EXERCISE INSTRUCTIONS »
The expected answer is a single number, namely how many lines in the data below hold the word "minutes".

PROVIDED DATA »
'''
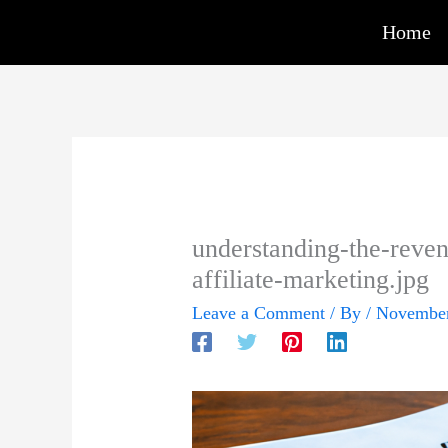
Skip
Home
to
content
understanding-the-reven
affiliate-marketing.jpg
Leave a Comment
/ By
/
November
'''
'''
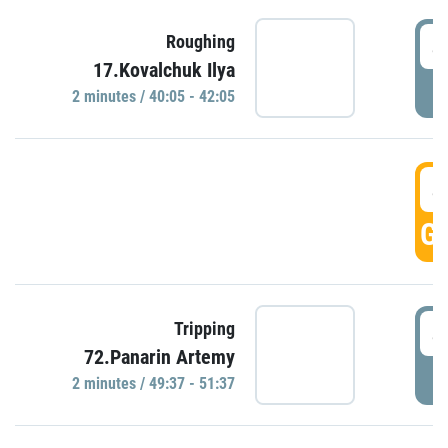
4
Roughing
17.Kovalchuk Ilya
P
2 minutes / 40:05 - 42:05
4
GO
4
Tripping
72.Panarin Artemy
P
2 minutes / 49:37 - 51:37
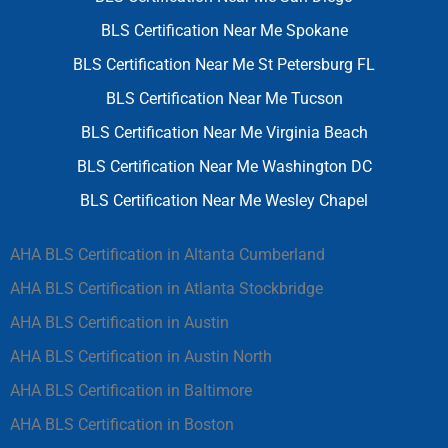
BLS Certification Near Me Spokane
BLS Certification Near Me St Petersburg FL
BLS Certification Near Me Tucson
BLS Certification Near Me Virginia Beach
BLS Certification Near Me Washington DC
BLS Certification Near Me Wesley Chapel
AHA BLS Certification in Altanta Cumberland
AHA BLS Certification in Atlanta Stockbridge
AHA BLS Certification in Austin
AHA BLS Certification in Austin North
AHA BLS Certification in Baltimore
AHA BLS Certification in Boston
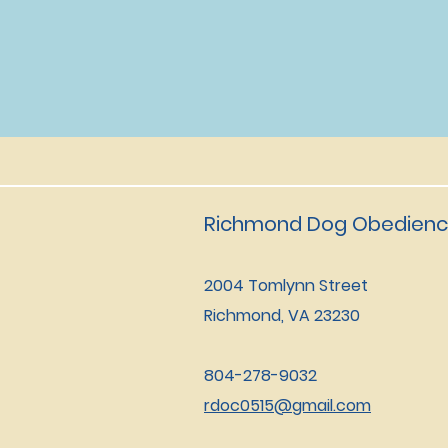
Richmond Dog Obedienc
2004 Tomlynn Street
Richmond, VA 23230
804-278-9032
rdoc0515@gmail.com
'''
'''
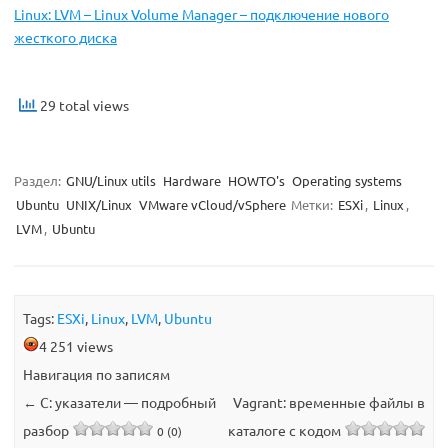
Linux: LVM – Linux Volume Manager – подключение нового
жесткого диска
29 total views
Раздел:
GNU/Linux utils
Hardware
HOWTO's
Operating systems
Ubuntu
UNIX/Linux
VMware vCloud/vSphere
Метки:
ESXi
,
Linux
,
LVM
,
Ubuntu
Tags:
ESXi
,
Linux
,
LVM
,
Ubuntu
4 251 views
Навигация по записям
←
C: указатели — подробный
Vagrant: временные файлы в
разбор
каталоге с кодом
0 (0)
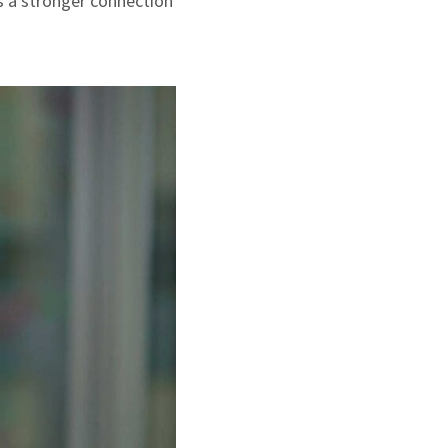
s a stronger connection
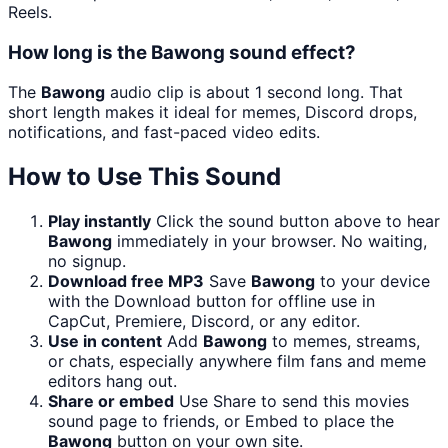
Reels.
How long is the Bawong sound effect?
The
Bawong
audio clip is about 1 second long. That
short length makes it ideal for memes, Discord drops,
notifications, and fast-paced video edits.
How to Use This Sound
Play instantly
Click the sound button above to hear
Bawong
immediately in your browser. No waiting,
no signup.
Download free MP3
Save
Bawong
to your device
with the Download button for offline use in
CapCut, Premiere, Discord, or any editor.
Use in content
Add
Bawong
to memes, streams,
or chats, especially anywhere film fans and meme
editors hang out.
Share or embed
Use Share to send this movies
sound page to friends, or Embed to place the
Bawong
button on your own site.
'''
RESPONSE TO THE EXERCISE »
2